| Required work |
Would you please give all the lines below again, exactly as they stand?

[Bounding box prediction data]
* * * * *

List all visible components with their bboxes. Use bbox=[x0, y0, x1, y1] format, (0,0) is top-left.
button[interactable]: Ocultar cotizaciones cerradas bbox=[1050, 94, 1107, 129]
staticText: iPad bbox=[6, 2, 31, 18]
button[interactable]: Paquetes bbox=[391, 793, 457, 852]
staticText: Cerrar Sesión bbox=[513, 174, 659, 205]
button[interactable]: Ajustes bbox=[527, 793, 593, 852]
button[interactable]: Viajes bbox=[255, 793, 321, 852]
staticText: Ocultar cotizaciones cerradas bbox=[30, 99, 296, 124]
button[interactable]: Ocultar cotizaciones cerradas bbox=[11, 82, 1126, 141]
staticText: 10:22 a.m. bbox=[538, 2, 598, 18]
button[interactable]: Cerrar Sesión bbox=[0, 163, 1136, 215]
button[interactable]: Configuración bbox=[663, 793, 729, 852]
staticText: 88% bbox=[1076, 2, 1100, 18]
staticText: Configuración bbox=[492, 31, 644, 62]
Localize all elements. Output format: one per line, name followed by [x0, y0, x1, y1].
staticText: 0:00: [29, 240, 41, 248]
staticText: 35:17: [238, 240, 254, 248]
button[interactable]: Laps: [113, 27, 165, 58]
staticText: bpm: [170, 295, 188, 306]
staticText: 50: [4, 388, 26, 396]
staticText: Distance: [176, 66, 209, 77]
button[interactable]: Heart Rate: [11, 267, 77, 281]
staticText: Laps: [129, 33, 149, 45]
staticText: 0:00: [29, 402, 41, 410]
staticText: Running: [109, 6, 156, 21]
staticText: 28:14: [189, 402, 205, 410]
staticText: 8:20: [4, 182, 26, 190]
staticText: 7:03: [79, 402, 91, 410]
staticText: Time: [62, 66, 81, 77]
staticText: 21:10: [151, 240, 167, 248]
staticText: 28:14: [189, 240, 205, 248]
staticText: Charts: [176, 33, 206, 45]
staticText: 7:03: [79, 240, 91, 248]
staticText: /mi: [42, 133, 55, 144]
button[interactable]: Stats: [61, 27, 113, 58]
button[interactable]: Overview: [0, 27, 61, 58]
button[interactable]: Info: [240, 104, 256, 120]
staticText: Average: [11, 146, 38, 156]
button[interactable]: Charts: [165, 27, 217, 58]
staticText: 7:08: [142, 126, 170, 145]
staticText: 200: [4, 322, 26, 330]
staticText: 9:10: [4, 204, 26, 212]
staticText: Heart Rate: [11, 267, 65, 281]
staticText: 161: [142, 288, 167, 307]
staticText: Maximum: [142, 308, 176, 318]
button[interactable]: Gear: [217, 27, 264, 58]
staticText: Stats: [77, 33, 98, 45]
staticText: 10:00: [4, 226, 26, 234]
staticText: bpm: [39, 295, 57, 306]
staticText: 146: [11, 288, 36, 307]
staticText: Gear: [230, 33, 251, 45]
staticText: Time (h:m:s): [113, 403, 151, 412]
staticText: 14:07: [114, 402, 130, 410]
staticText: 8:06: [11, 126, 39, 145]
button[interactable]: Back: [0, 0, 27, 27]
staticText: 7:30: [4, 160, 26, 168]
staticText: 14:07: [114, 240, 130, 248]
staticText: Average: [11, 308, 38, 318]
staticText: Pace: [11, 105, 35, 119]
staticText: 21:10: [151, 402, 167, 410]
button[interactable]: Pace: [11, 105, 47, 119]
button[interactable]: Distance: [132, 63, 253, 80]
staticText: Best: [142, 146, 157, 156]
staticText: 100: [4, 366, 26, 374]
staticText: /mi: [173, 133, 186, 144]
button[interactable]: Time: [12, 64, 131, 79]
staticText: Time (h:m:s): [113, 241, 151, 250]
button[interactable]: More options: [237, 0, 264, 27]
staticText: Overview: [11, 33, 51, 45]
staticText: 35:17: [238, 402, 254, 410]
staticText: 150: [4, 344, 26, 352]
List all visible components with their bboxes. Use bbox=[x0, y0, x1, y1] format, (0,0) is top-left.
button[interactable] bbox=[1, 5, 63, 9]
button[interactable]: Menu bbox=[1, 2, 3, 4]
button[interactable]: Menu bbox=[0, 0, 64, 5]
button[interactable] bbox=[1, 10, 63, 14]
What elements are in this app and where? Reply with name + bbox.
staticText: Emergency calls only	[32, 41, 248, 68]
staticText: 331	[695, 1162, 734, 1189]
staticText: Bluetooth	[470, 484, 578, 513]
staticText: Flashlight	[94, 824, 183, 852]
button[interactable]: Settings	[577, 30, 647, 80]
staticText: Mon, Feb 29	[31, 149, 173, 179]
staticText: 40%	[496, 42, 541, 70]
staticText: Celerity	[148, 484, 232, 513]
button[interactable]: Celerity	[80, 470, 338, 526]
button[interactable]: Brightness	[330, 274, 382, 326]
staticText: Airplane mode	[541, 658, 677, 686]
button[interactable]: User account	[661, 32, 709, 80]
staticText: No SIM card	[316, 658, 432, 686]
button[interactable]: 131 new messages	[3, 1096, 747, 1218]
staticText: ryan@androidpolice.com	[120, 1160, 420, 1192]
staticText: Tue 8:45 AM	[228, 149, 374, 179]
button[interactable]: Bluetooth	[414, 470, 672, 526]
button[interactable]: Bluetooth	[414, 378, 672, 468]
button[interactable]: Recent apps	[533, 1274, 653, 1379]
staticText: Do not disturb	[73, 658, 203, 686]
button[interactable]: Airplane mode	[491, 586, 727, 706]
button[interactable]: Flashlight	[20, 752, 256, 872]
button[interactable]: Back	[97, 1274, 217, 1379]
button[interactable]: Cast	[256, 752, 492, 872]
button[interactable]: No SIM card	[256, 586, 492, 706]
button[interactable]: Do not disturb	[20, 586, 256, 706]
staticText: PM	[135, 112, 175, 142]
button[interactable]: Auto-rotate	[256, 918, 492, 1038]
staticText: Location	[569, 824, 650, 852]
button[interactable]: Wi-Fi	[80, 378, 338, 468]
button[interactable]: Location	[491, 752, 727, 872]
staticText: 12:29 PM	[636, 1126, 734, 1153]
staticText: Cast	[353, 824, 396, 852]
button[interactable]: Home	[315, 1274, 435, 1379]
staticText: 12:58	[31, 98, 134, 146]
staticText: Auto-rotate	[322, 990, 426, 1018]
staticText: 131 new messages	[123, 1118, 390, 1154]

* * * * *

| Answer to this problem |
List all visible components with their bboxes. Use bbox=[x0, y0, x1, y1] format, (0,0) is top-left.
button[interactable]: Ocultar cotizaciones cerradas bbox=[1050, 94, 1107, 129]
staticText: iPad bbox=[6, 2, 31, 18]
button[interactable]: Paquetes bbox=[391, 793, 457, 852]
staticText: Cerrar Sesión bbox=[513, 174, 659, 205]
button[interactable]: Ajustes bbox=[527, 793, 593, 852]
button[interactable]: Viajes bbox=[255, 793, 321, 852]
staticText: Ocultar cotizaciones cerradas bbox=[30, 99, 296, 124]
button[interactable]: Ocultar cotizaciones cerradas bbox=[11, 82, 1126, 141]
staticText: 10:22 a.m. bbox=[538, 2, 598, 18]
button[interactable]: Cerrar Sesión bbox=[0, 163, 1136, 215]
button[interactable]: Configuración bbox=[663, 793, 729, 852]
staticText: 88% bbox=[1076, 2, 1100, 18]
staticText: Configuración bbox=[492, 31, 644, 62]
Localize all elements. Output format: one per line, name followed by [x0, y0, x1, y1].
staticText: 0:00: [29, 240, 41, 248]
staticText: 35:17: [238, 240, 254, 248]
button[interactable]: Laps: [113, 27, 165, 58]
staticText: bpm: [170, 295, 188, 306]
staticText: 50: [4, 388, 26, 396]
staticText: Distance: [176, 66, 209, 77]
button[interactable]: Heart Rate: [11, 267, 77, 281]
staticText: Laps: [129, 33, 149, 45]
staticText: 0:00: [29, 402, 41, 410]
staticText: Running: [109, 6, 156, 21]
staticText: 28:14: [189, 402, 205, 410]
staticText: 8:20: [4, 182, 26, 190]
staticText: 7:03: [79, 402, 91, 410]
staticText: Time: [62, 66, 81, 77]
staticText: 21:10: [151, 240, 167, 248]
staticText: 28:14: [189, 240, 205, 248]
staticText: Charts: [176, 33, 206, 45]
staticText: 7:03: [79, 240, 91, 248]
staticText: /mi: [42, 133, 55, 144]
button[interactable]: Stats: [61, 27, 113, 58]
button[interactable]: Overview: [0, 27, 61, 58]
button[interactable]: Info: [240, 104, 256, 120]
staticText: Average: [11, 146, 38, 156]
button[interactable]: Charts: [165, 27, 217, 58]
staticText: 7:08: [142, 126, 170, 145]
staticText: 200: [4, 322, 26, 330]
staticText: 9:10: [4, 204, 26, 212]
staticText: Heart Rate: [11, 267, 65, 281]
staticText: 161: [142, 288, 167, 307]
staticText: Maximum: [142, 308, 176, 318]
button[interactable]: Gear: [217, 27, 264, 58]
staticText: Stats: [77, 33, 98, 45]
staticText: 10:00: [4, 226, 26, 234]
staticText: bpm: [39, 295, 57, 306]
staticText: 146: [11, 288, 36, 307]
staticText: Gear: [230, 33, 251, 45]
staticText: Time (h:m:s): [113, 403, 151, 412]
staticText: 14:07: [114, 402, 130, 410]
staticText: 8:06: [11, 126, 39, 145]
button[interactable]: Back: [0, 0, 27, 27]
staticText: 7:30: [4, 160, 26, 168]
staticText: 14:07: [114, 240, 130, 248]
staticText: Average: [11, 308, 38, 318]
staticText: Pace: [11, 105, 35, 119]
staticText: 21:10: [151, 402, 167, 410]
button[interactable]: Pace: [11, 105, 47, 119]
button[interactable]: Distance: [132, 63, 253, 80]
staticText: Best: [142, 146, 157, 156]
staticText: 100: [4, 366, 26, 374]
staticText: /mi: [173, 133, 186, 144]
button[interactable]: Time: [12, 64, 131, 79]
staticText: Time (h:m:s): [113, 241, 151, 250]
button[interactable]: More options: [237, 0, 264, 27]
staticText: Overview: [11, 33, 51, 45]
staticText: 35:17: [238, 402, 254, 410]
staticText: 150: [4, 344, 26, 352]
List all visible components with their bboxes. Use bbox=[x0, y0, x1, y1] format, (0,0) is top-left.
button[interactable] bbox=[1, 5, 63, 9]
button[interactable]: Menu bbox=[1, 2, 3, 4]
button[interactable]: Menu bbox=[0, 0, 64, 5]
button[interactable] bbox=[1, 10, 63, 14]
What elements are in this app and where? Reply with name + bbox.
staticText: Emergency calls only	[32, 41, 248, 68]
staticText: 331	[695, 1162, 734, 1189]
staticText: Bluetooth	[470, 484, 578, 513]
staticText: Flashlight	[94, 824, 183, 852]
button[interactable]: Settings	[577, 30, 647, 80]
staticText: Mon, Feb 29	[31, 149, 173, 179]
staticText: 40%	[496, 42, 541, 70]
staticText: Celerity	[148, 484, 232, 513]
button[interactable]: Celerity	[80, 470, 338, 526]
button[interactable]: Brightness	[330, 274, 382, 326]
staticText: Airplane mode	[541, 658, 677, 686]
button[interactable]: User account	[661, 32, 709, 80]
staticText: No SIM card	[316, 658, 432, 686]
button[interactable]: 131 new messages	[3, 1096, 747, 1218]
staticText: ryan@androidpolice.com	[120, 1160, 420, 1192]
staticText: Tue 8:45 AM	[228, 149, 374, 179]
button[interactable]: Bluetooth	[414, 470, 672, 526]
button[interactable]: Bluetooth	[414, 378, 672, 468]
button[interactable]: Recent apps	[533, 1274, 653, 1379]
staticText: Do not disturb	[73, 658, 203, 686]
button[interactable]: Airplane mode	[491, 586, 727, 706]
button[interactable]: Flashlight	[20, 752, 256, 872]
button[interactable]: Back	[97, 1274, 217, 1379]
button[interactable]: Cast	[256, 752, 492, 872]
button[interactable]: No SIM card	[256, 586, 492, 706]
button[interactable]: Do not disturb	[20, 586, 256, 706]
staticText: PM	[135, 112, 175, 142]
button[interactable]: Auto-rotate	[256, 918, 492, 1038]
staticText: Location	[569, 824, 650, 852]
button[interactable]: Wi-Fi	[80, 378, 338, 468]
button[interactable]: Location	[491, 752, 727, 872]
staticText: 12:29 PM	[636, 1126, 734, 1153]
staticText: Cast	[353, 824, 396, 852]
button[interactable]: Home	[315, 1274, 435, 1379]
staticText: 12:58	[31, 98, 134, 146]
staticText: Auto-rotate	[322, 990, 426, 1018]
staticText: 131 new messages	[123, 1118, 390, 1154]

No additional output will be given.